_Task directions_
Retype, exactly as they appear below, the lines between the line holding "Information für Studierende" and the line holding "Pobieranie, zwielokrotnianie, przechowywanie", both ends included.

··· Data records

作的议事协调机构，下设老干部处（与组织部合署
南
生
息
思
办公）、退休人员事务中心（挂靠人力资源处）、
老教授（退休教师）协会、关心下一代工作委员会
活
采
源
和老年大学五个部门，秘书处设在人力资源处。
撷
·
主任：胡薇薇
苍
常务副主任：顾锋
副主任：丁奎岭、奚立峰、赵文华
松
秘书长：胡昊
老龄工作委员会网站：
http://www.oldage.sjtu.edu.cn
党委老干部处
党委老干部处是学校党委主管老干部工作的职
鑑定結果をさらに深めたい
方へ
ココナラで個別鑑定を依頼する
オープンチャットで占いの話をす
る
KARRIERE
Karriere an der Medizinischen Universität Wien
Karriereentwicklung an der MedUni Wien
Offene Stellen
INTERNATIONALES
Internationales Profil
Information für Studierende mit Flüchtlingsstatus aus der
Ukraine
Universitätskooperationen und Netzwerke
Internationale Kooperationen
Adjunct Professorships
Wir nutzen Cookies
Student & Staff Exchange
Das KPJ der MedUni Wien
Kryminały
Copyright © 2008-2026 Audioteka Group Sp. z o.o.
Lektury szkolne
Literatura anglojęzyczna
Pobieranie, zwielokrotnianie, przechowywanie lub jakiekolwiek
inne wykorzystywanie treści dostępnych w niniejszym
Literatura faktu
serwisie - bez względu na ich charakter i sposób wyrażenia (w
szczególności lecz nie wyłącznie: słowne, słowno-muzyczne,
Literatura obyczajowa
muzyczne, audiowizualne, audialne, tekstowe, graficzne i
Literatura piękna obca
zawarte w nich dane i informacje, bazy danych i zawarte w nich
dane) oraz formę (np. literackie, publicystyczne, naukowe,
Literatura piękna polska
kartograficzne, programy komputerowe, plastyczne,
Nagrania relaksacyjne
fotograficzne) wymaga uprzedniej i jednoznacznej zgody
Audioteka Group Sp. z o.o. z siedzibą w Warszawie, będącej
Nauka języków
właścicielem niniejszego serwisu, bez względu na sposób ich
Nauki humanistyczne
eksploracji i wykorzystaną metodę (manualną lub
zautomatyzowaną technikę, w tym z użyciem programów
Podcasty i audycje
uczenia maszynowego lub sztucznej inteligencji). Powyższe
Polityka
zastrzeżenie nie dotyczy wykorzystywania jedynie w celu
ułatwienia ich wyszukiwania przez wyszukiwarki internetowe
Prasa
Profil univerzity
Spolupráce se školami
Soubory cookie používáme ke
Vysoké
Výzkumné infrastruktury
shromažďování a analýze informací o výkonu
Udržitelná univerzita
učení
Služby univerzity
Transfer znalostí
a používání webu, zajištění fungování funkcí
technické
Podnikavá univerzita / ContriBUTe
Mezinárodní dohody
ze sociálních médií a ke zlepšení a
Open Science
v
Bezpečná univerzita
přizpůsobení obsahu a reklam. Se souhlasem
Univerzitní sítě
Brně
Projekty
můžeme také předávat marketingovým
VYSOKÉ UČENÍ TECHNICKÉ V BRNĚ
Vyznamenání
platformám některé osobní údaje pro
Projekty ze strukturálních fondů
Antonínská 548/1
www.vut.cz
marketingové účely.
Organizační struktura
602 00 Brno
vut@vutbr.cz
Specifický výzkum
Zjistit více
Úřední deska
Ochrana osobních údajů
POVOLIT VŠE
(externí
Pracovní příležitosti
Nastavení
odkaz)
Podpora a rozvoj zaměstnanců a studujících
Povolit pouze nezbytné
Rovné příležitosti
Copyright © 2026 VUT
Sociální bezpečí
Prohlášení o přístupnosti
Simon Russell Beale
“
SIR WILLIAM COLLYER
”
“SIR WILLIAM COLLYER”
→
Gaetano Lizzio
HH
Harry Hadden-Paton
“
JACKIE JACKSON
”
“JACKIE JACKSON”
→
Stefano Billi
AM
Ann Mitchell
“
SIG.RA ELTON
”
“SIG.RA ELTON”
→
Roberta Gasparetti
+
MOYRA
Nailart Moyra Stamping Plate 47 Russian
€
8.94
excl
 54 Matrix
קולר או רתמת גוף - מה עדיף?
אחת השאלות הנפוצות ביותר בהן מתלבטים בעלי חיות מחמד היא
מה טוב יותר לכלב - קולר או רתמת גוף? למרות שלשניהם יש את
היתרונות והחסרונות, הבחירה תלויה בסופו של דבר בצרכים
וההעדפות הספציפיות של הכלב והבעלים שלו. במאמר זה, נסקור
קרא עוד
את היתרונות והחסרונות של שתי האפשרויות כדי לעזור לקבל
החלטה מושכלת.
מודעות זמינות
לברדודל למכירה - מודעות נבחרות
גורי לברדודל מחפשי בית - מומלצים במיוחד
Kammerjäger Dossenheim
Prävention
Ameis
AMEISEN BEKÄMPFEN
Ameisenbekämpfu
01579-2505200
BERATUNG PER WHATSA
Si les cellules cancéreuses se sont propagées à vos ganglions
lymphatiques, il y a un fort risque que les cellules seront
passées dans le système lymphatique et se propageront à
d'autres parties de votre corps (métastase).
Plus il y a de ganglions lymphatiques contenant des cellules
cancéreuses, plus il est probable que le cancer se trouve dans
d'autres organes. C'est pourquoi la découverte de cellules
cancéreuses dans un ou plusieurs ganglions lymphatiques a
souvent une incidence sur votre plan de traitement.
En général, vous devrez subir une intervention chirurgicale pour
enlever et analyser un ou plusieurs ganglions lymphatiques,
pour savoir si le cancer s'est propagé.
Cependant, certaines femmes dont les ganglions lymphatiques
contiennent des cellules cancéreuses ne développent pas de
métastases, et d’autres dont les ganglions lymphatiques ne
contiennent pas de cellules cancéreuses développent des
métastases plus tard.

······
··· Data records

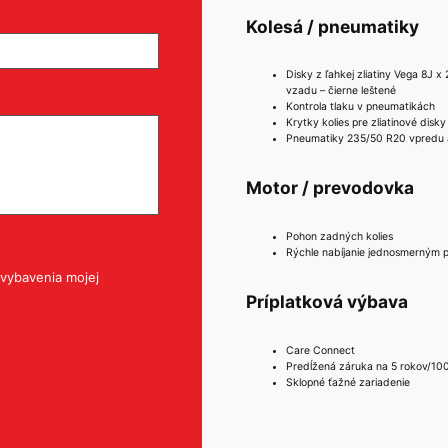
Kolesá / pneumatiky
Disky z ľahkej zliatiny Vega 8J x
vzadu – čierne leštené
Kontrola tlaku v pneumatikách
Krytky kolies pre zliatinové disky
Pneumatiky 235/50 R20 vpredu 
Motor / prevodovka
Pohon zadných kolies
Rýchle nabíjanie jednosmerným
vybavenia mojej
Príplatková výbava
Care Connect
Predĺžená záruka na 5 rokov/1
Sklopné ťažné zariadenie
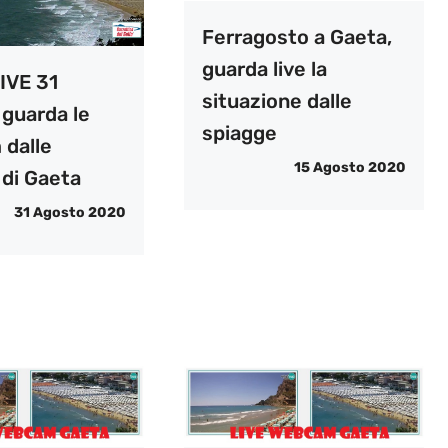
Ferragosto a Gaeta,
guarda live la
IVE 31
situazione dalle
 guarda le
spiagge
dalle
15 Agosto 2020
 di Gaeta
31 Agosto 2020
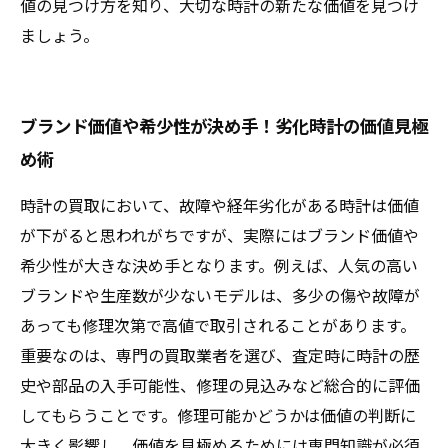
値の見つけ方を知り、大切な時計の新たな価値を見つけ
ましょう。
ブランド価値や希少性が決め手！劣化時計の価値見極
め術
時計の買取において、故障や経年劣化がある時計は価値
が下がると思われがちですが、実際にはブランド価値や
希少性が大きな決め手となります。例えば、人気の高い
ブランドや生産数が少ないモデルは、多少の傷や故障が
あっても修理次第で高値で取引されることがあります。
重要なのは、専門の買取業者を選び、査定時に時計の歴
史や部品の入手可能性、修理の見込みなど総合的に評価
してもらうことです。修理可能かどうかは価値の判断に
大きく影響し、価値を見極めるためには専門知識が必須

······

_Answer section_
Information für Studierende mit Flüchtlingsstatus aus der
Ukraine
Universitätskooperationen und Netzwerke
Internationale Kooperationen
Adjunct Professorships
Wir nutzen Cookies
Student & Staff Exchange
Das KPJ der MedUni Wien
Kryminały
Copyright © 2008-2026 Audioteka Group Sp. z o.o.
Lektury szkolne
Literatura anglojęzyczna
Pobieranie, zwielokrotnianie, przechowywanie lub jakiekolwiek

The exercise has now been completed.